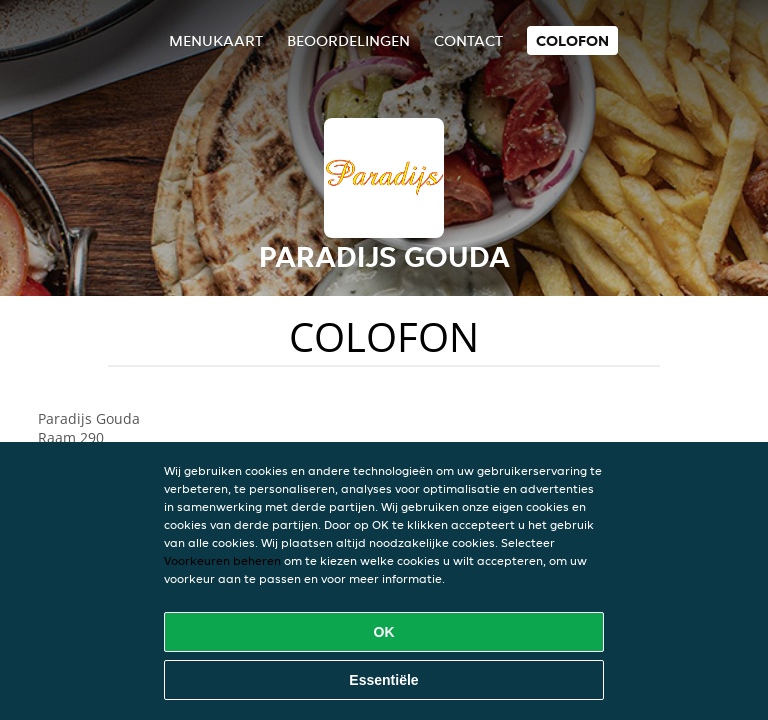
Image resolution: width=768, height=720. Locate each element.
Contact (468, 40)
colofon (572, 40)
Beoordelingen (348, 40)
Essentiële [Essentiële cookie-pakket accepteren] (383, 680)
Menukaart (216, 40)
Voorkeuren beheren (222, 560)
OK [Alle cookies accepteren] (384, 632)
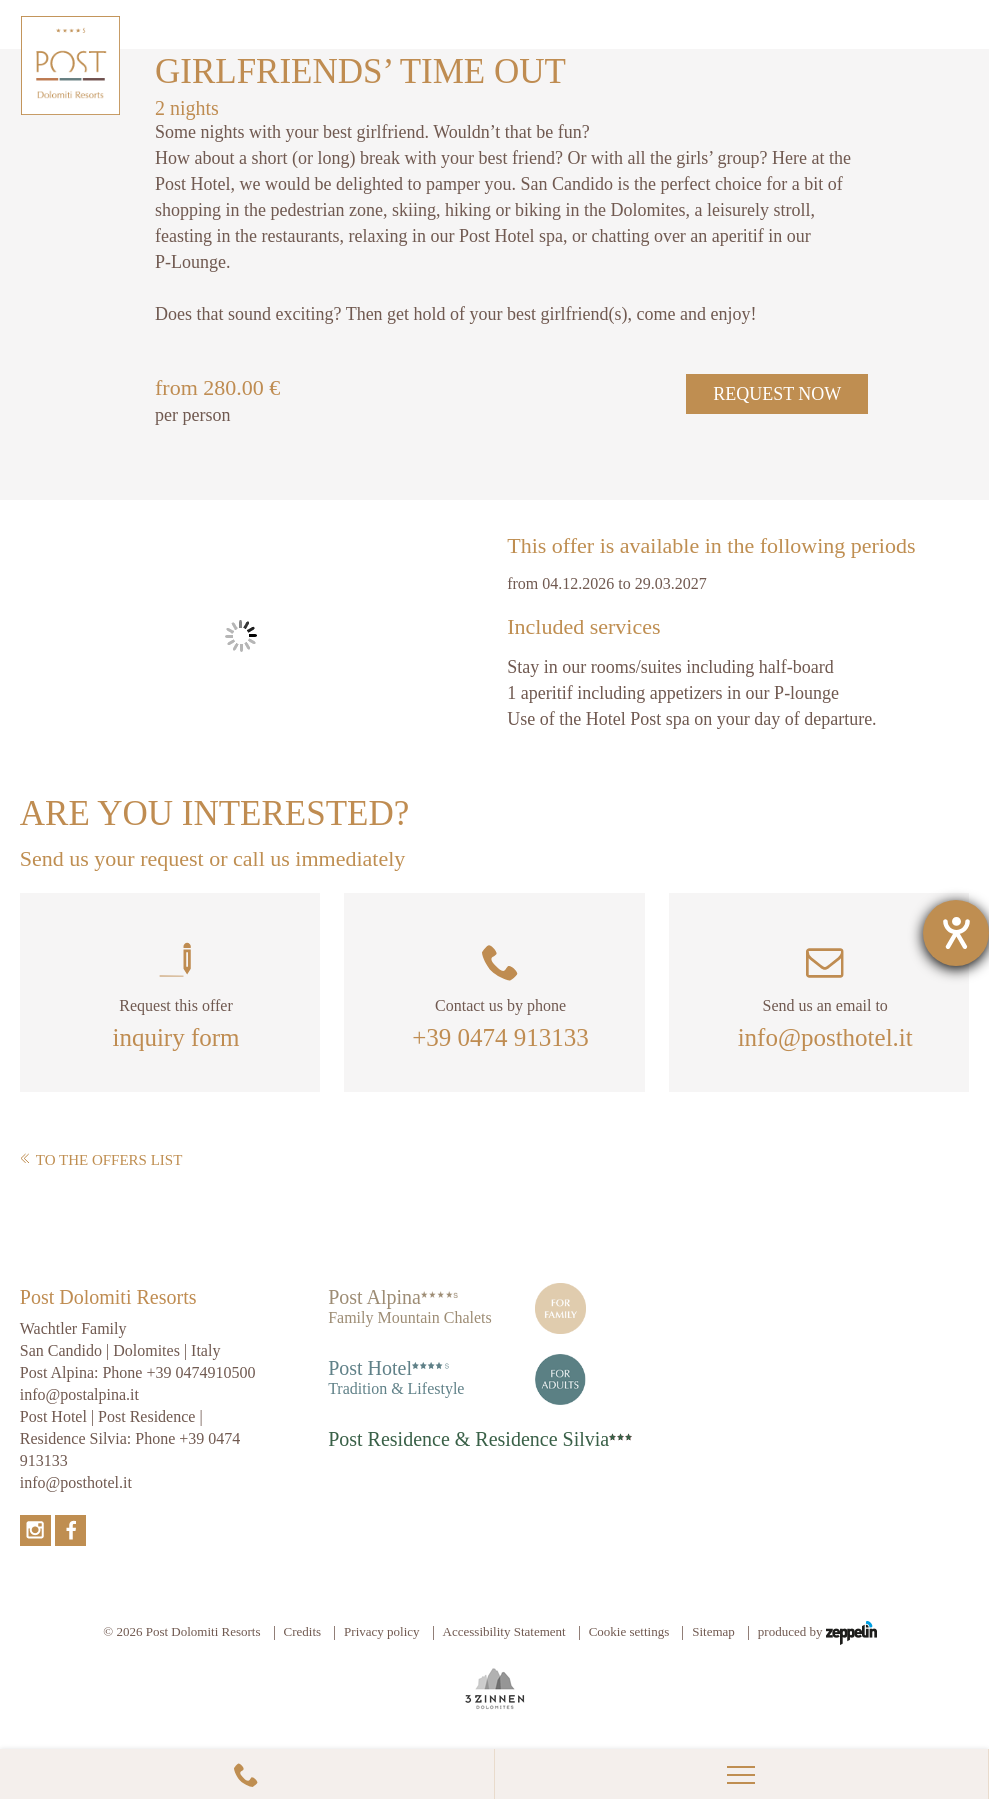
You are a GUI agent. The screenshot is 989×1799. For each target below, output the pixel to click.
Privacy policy (381, 1631)
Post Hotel (370, 1368)
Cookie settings (629, 1631)
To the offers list (101, 1160)
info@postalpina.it (79, 1394)
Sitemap (713, 1631)
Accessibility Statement (504, 1631)
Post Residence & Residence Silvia (468, 1439)
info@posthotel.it (825, 1037)
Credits (303, 1631)
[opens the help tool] (956, 933)
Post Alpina (374, 1297)
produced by (817, 1633)
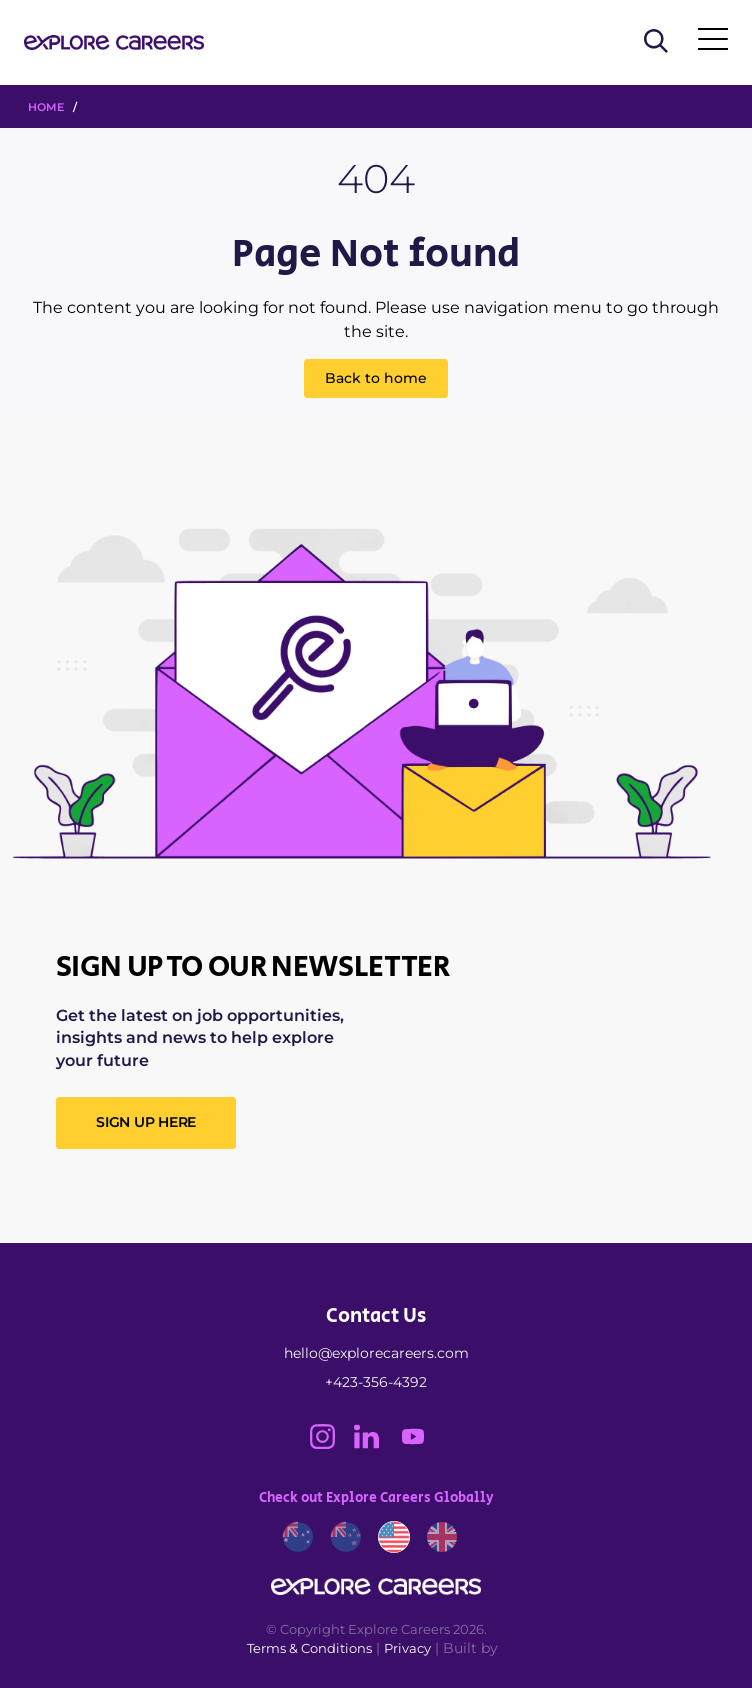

◆ What this task involves ◆
Every line above that contains the word "accepteren" should be reported.

◆ Response to this task ◆
Essentiële [Essentiële cookie-pakket accepteren] (383, 680)
OK [Alle cookies accepteren] (384, 632)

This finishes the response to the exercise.